I am puzzled by all the hot takes stating that ChatGPT (and other similar tools) outputs garbage and is being "discredited" when I have personally found it to be an incredibly useful tool that I have been using daily pretty much since it was first released. The only thing being discredited, in my mind, are the people who rush to be contrarian about something they don't actually seem to understand or have taken any time to use.
There seem to be two kinds of people: ones who see the mistakes ChatGPT makes and the ones who don’t.
If I was a scam artist today I would be very happy to find people of the second kind to victimize.
Secondly I’d be very concerned that the second kind of person is working at the hospital dispensing drugs or on the beat as a cop or doing any kind of job where mistakes could have consequences. They're not just going to be making mistakes and letting other people's mistakes go by, they are going to be denying it and making excuses about it.
If ChatGPT has a core competence it is that people give it the deference that they give to high status people, who are used to just saying whatever comes into their head and having people just nod. I think of the story of “the Emperor’s new clothes” where the Emperor pulls off something that not everybody could do.
These concerns converge in the 419 scams which deliberately filter for the second kind of person with deliberately poor grammar and spelling. Amazingly there are people who have $10 million dollars to lose who fall for this! I wonder if there is somebody evil, bright, hard-working and ambitious who is HFRL training a model right now to do romance scams.
I'm acutely aware of ChatGPT's mistakes, have spent lots of time investigating them, and still find immense value in the tool.
While it's true that many less technical people will end up treating it as an oracle, let's not conclude that it's impossible to understand what it is and use it productively despite its flaws.
I’ve frequently been the ‘final assembly programmer’ for projects that were started by some fresher that got to what looked like 90% done by management but it was unsound underneath and that last 10% took 50% or more of the work.
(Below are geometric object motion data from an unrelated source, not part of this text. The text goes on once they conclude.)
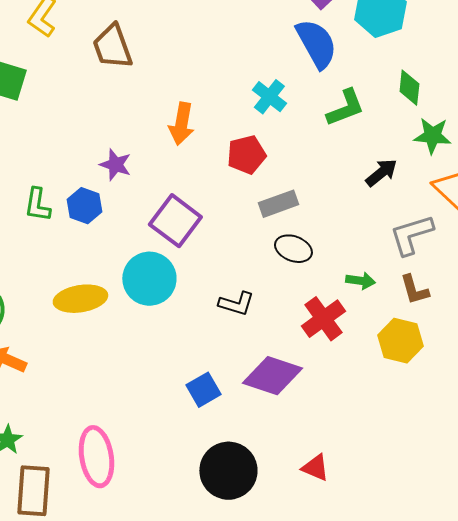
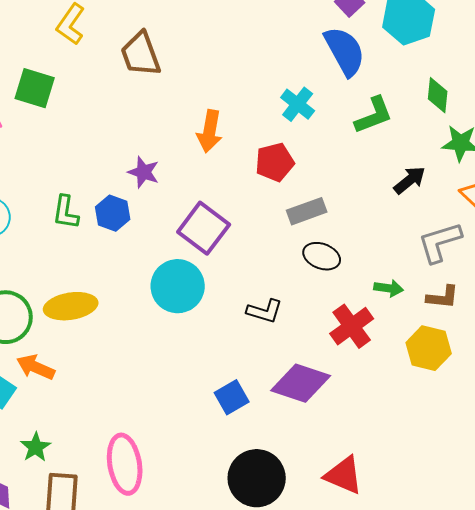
brown L-shape: (414, 290) -> (443, 297), turned -68
yellow ellipse: (80, 299) -> (71, 306), moved
red triangle: (315, 468) -> (344, 475), size x1.4

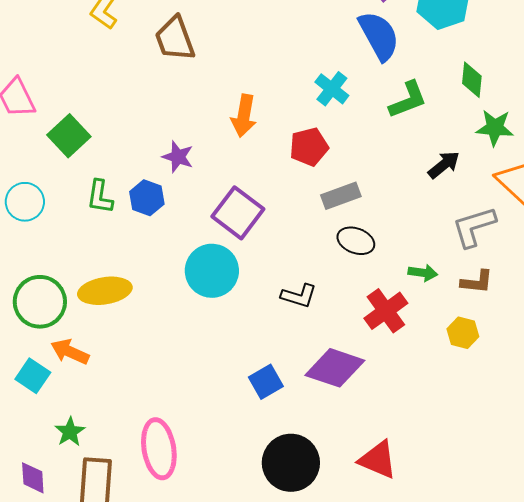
green square: (35, 88) -> (69, 136), moved, turned 30
yellow hexagon: (429, 348) -> (463, 333), size x0.7

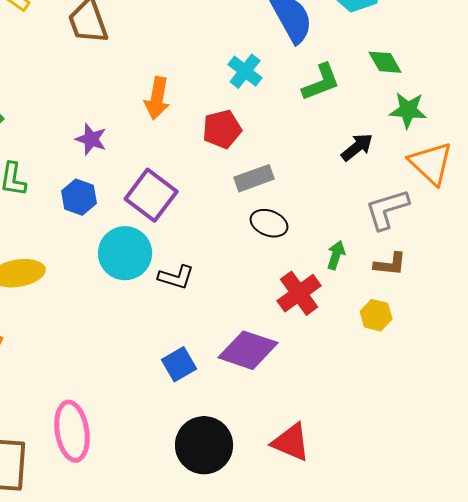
green diamond: (472, 80) -> (385, 62), turned -36
blue hexagon: (147, 198) -> (79, 197), moved
green arrow: (423, 273) -> (336, 255), turned -80
black L-shape: (299, 296) -> (176, 277), moved

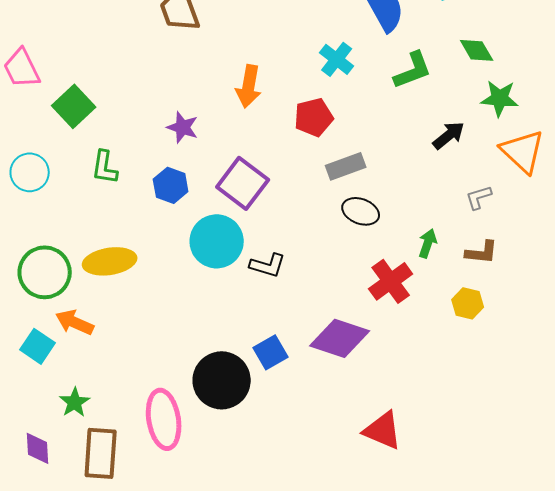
gray L-shape: (387, 209) -> (479, 197), size x0.6
black circle: (204, 445) -> (222, 380), moved

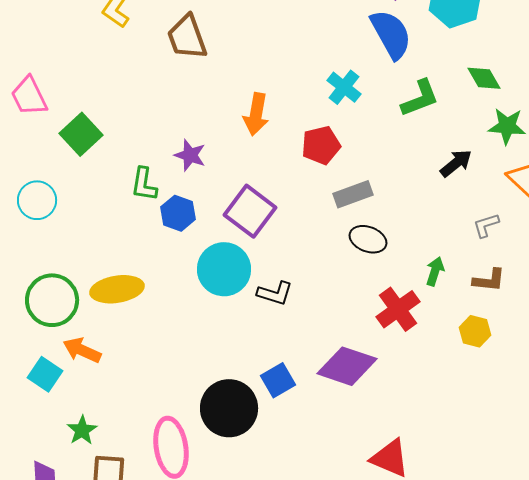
green L-shape: (105, 167) -> (144, 184), moved

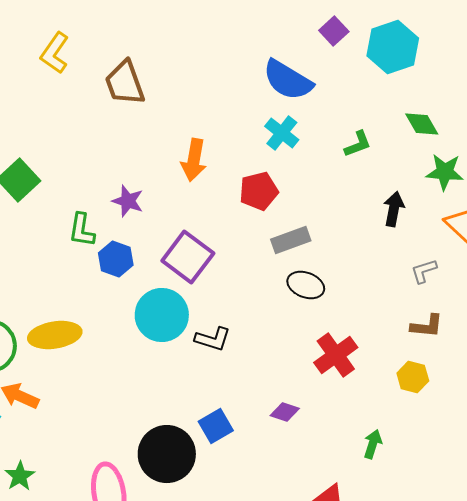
blue semicircle: (391, 34) -> (288, 80), moved, turned 150
green L-shape: (420, 98) -> (358, 144), size x0.7
black arrow: (456, 163) -> (394, 209), turned -40
green arrow: (435, 271) -> (373, 444), moved
purple diamond: (347, 366) -> (285, 412), size x0.5

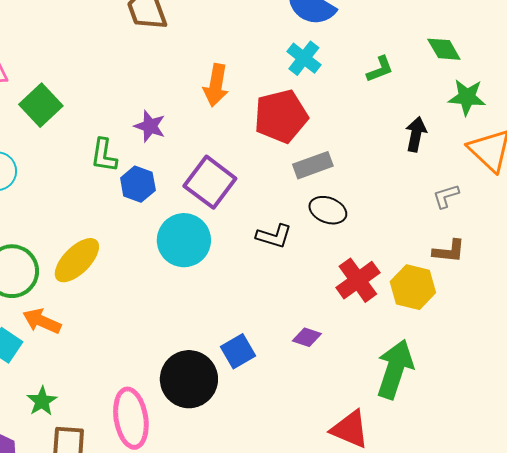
red pentagon: (259, 191) -> (281, 116), size x1.4
yellow ellipse: (55, 335) -> (77, 260), turned -36
black L-shape: (213, 339) -> (274, 236), moved
yellow hexagon: (413, 377) -> (413, 287), moved, size x1.4
green arrow: (373, 444) -> (395, 369), size x2.0

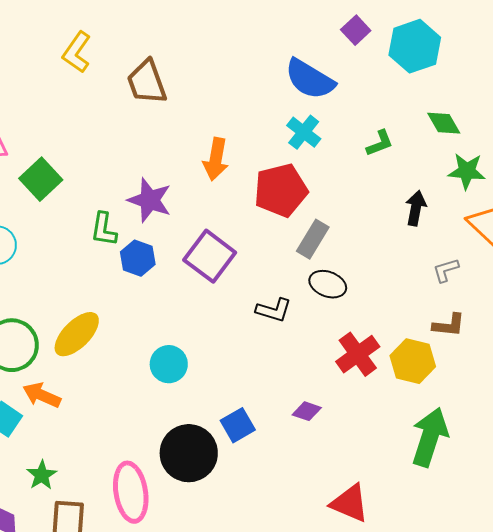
purple star: (150, 126) -> (150, 200), size x1.4
gray rectangle: (313, 165) -> (313, 239), turned -39
cyan circle: (184, 240) -> (169, 364), moved, size x0.7
green arrow: (395, 369) -> (430, 437), moved

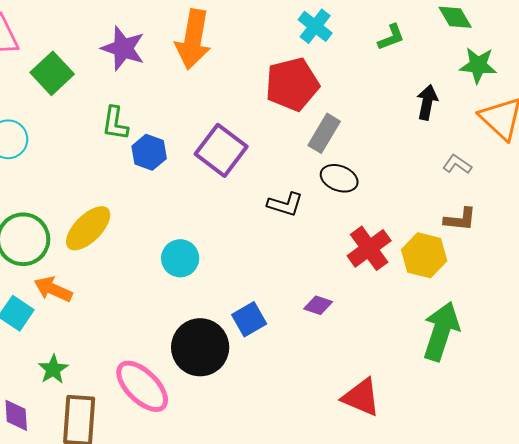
orange arrow: (216, 159) -> (193, 39), moved, size x1.4
purple star: (150, 200) -> (123, 48), moved
gray L-shape: (446, 270) -> (457, 164), turned 52
pink ellipse: (131, 492) -> (142, 386), turned -36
There is nothing I find more fatiguing than pushing a bubble around underneath a rug in a system that eventually has to be carefully taken and inspected bit by bot and a huge amount of work put into figuring out what exactly is wrong with it and fixing it.
I’m afraid the ChatGPT enthusiast is going to walk away from a looming disaster thinking they and ChaptGPT is so brilliant, probably never realize the harm they did, and if they do they’ll be contemptuous of the low-status ‘grinds’ who take so long to make things right.
> There is nothing I find more fatiguing than pushing a bubble around underneath a rug in a system that eventually has to be carefully taken and inspected bit by bot
Couldn't agree more
> I’m afraid the ChatGPT enthusiast is going to walk away from a looming disaster thinking they and ChaptGPT is so brilliant
Also agree.
But none of this detracts from ChatGPT's value or incredible power.
It just means that it will also cause many problems. Maybe once you net everything out the balance sheet is negative. I think you could make that argument for social media, for example. But the point is moot, because it's here, and its influence is only beginning.
> There seem to be two kinds of people: ones who see the mistakes ChatGPT makes and the ones who don’t
Agreed; it quickly became apparent once I found myself entering the 'seeing its rough edges' camp.
Once you've _tried_ breaking it and can see the limits of an LLM you'll find yourself wishing for an AI assistant, but knowing what is and isn't possible makes managing one's expectations with new technologies easier.
I'm still generally an optimist with these new techs because they're still very cool and potentially useful interfaces to existing technologies, but I agree with you in that it's too easy to get caught up deferring to it like it's some techie oracle (and that the tendency for people to want to do so is concerning).
I used to think people wouldn't "simply accept" the types of systems in _Minority Report_ or _Psycho-pass_, to the extent that I found it to be immersion-breaking. But, concerningly, it seems folks are happy and willing to give up that deference (in what's probably a well-studied sociological observation I'm simply unaware of the term for). Scary stuff.
I'm one of the ones who sees ChatGPT's mistakes. It makes lots of them. Some are very dumb.
But the idea that it's a fraud or a scam or whatever label the naysayers choose to put on it is just wrong. It makes mistakes, but it also provides a lot of value when used correctly.
Consider the many use cases where you don't need to rely on its "knowledge" at all - just this morning, I used it to write some marketing emails. I've got a paragraph about the company that I give it, plus some specifics about the particular email, and it knocks out something that's entirely useable in seconds.
There are plenty of tasks like this, in which it's creating something based on your input, in which it is immediately and clearly useful. Just because there are use cases where it fails doesn't make it a scam.
I would wager that the recipients of marketing emails do not consider them valuable. The prospect that in the future, these will not even have human creativity flowing into them just adds insult to injury.
I've got a few thousand people who have signed up for them and haven't yet unsubscribed. Whenever I send out a marketing email to that list, a number of people immediately make purchases.
Why would that be the case if people didn't consider them valuable?
When my "genius" boss first heard about ChatGPT etc., he was convinced that this would end up replacing all the developers in our org. I told him that the more likely COA was that it would replace all the middle managers who just collate TPS reports to push to the VPs.
I think of the story from Lem’s Cyberiad about the 8 story high ‘thinking machine’ that insisted 2+2=5, got angry like the Bing chatbot when it was told it was wrong, then broke loose from its foundations and chased Trurl and Klapucius into the mountains.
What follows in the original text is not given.